España ante la huelga
Tanto Gobierno como sindicatos se enfrentan a decisiones clave sea cual sea el resultado del 29-S
Por muchas razones, la huelga general de mañana se ha convertido no solo en una prueba de estabilidad para el Gobierno, sino también de la responsabilidad democrática de los sindicatos. De entrada, se trata de un conflicto político que promueve un enfrentamiento entre la voluntad del Congreso (la reforma laboral, motivo principal de la huelga, está aprobada en la Cámara baja) y la interpretación de las organizaciones sindicales, que imputan a la reforma, no sin argumentos, una pérdida de derechos de los trabajadores. Supuesto el derecho sindical a convocar una huelga (lo que no está en discusión en ningún caso), se plantea siempre en estos lances una disyuntiva no menor: el conflicto entre la voluntad de los representantes de la nación y una movilización instada por una parte de la sociedad, importante, pero siempre menor que el conjunto.
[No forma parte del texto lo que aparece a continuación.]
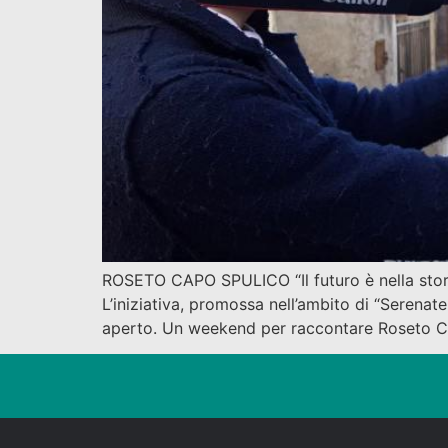
ROSETO CAPO SPULICO “Il futuro è nella stori
L’iniziativa, promossa nell’ambito di “Serenat
aperto. Un weekend per raccontare Roseto Ca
Si la convocatoria (y la lectura que posteriormente se realice de sus resultados) se orienta hacia objetivos generales, más allá de la reforma laboral, como el viraje de la política económica del Gobierno, entonces el asunto se complica. El Gobierno está obligado a mantener su plan de ajuste presupuestario por una razón tan sencilla como dolorosa (especialmente para un Ejecutivo socialista): los recursos públicos son insuficientes para hacer frente a las necesidades de gasto del actual Estado de bienestar, al menos mientras dure la recesión. Una parte importante de esos recursos procede de la financiación exterior y los prestamistas ya no están dispuestos a financiar sin condiciones el gasto público español. No haber tomado medidas de ajuste tras la debacle griega hubiese condenado a este país, y por ende al conjunto de sus trabajadores, a muchos años de profunda recesión. Rectificar o anular ahora esos ajustes comportaría un riesgo similar.
Esa es la razón última por la que el Gobierno no puede ni debe volverse atrás en su política económica, aunque algunos asuntos sean, por supuesto, discutibles, y por tanto objeto de negociación y discusión. También con los sindicatos. El Ejecutivo ha mostrado su disposición a negociar los reglamentos de la reforma laboral y el futuro de las pensiones, aunque en el clima actual de enfrentamiento no cabe sorprenderse de la fría acogida a su oferta.
Con razón o sin ella, una huelga general en las actuales condiciones de crisis supone un problema grave. El Gobierno cuenta con la baza de que los ciudadanos no parecen estar por la huelga. Los sindicatos tienen a su favor el malestar general con la política económica de Zapatero. En pocas ocasiones se ha producido, según muestran todos los sondeos, una brecha tan grande entre la percepción de la ciudadanía de que la gravedad de la situación sí justifica una huelga y su convencimiento de que, sopesados todos los factores, lo más sensato es no realizarla.
De ahí que la huelga de mañana sea una encrucijada para el futuro inmediato de España. En caso de éxito no debería servir para variar la política económica actual -y convendría no olvidar aquí que la alternativa política real a este Gobierno es un partido poco inclinado a compartir las tesis sindicales-. De cosechar la huelga escaso seguimiento, debería al menos servir para que los sindicatos se replanteasen la inercia que les ha llevado a concentrar su esfuerzo en la defensa del empleo fijo, esto es, de un mercado dual con contratos fijos e indemnizaciones elevadas que condena a la exclusión a la generación más joven. Para ello, resulta imperativo evitar nuevos distanciamientos de la ciudadanía y no fiar el éxito de la huelga a la violencia de los piquetes o al incumplimiento de los servicios mínimos. Si caen en la tentación de parar una ciudad por la fuerza, bloqueando metro o autobuses, los ciudadanos les pasarán factura. Y eso no redundará en beneficio de nadie. Ni de los sindicatos, ni del país en su conjunto.